Clinical features of all CRC patients included in this study.
| Characteristic | GSE24550 (n=77) | GSE24549 (n=83) | GSE24551 (n=160) | GSE102479 (n=155) |
|---|---|---|---|---|
| Stage, no. (%) | ||||
| II | 44 (57.1) | 46 (55.4) | 90 (56.2) | 83 (53.5) |
| III | 33 (42.9) | 37 (44.6) | 70 (43.8) | 72 (46.5) |
| Age, no. (%) | ||||
| ≤65 | n/a | n/a | n/a | 51 (32.9) |
| >65 | n/a | n/a | n/a | 102 (56.8) |
| Gender, no. (%) | ||||
| Male | n/a | n/a | n/a | 87 (56.1) |
| Female | n/a | n/a | n/a | 68 (43.9) |
| BRAF mutation | ||||
| WT | n/a | n/a | n/a | 122 (78.7) |
| MT | n/a | n/a | n/a | 15 (9.7) |
| KRAS mutation | ||||
| WT | n/a | n/a | n/a | 83 (53.5) |
| MT | n/a | n/a | n/a | 54 (34.8) |
| P53 mutation | ||||
| WT | n/a | n/a | n/a | 59 (38.1) |
| MT | n/a | n/a | n/a | 78 (50.3) |
WT, wild type; MT, mutation type; n/a, not available.
Gene Ontology (GO) (24) terms associated with the inflammatory response were obtained from the study by Plaisier et al (25). The genes annotated to these inflammation-associated GO terms were obtained from the AmiGO2 tool (26) of the GO Consortium. Finally, 909 inflammatory genes were collected for subsequent analyses.
The protein-protein interaction (PPI) data were downloaded from the Human Protein Reference Database (HPRD) release 9 (http://www.hprd.org/) (27). It contained >42,000 manually curated interactions between 9,826 human genes.

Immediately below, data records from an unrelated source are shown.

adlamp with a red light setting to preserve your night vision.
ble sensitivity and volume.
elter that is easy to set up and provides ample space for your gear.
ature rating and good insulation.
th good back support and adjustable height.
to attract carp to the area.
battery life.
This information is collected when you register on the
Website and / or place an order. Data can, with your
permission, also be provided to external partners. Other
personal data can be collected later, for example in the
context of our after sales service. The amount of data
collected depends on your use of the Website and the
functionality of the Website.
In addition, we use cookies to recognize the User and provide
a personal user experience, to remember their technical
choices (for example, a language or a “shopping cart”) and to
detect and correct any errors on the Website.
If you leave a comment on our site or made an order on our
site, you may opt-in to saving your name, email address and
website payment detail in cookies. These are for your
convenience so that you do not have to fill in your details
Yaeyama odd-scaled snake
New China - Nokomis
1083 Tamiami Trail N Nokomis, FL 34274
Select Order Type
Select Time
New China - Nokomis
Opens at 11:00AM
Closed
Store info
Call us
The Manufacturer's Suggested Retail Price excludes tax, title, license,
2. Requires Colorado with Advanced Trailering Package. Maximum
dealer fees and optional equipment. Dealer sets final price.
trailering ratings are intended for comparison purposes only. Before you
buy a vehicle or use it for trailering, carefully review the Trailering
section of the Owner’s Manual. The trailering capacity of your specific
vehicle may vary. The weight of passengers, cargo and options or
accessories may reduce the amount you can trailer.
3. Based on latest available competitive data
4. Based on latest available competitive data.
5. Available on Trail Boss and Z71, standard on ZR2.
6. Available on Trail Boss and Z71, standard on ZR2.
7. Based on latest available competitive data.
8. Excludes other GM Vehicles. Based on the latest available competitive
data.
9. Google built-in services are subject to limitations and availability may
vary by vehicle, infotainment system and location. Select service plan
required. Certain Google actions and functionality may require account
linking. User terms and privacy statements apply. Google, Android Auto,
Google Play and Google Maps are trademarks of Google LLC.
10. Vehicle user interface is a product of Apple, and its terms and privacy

Differentially expressed gene (DEG) analysis
The raw array data (.CEL files) of samples in the four GEO datasets were uniformly pre-processed using the Robust Multichip Average algorithm for background correction, quantified normalization and log2-transformation (28). To account for the heterogeneity of multiple microarray datasets in systematic measurements, each dataset was standardized independently by the Z-score transformation to balance the expression intensities of each probe (29). DEGs were identified using a two-tailed t-test for GSE24550. Genes with a false discovery rate (FDR) cutoff value of 0.001 following adjustment of the P-value were considered as DEGs. The unsupervised hierarchical clustering of CRC samples and DEGs was performed with R software (https://www.r-project.org/) using the Euclidean distance and complete linkage method.
Network construction and analysis
Cytoscape version 3.2.0 (30) was used for the construction of the networks in the current study. The first network was established according to the following procedure: The human PPI network was initially downloaded from the HPRD, all the inflammatory gene symbols were acquired from AmiGO2, and all the inflammatory genes were mapped to the human PPI network. Subsequently, a sub-network including inflammatory genes and their direct interacting genes in the network (referred to as inflammatory neighbor genes) was selected. Finally, the sub-network was termed the inflammation-related neighbor network (IRNN). The second sub-network was constructed as follows: DEGs of CRC were mapped to IRNN, and then a sub-network including DEGs and their direct interacting genes in the IRNN (referred to as DEG neighbor genes) was selected. The second sub-network was termed the inflammation-related driver network (IRDN) for subsequent analyses.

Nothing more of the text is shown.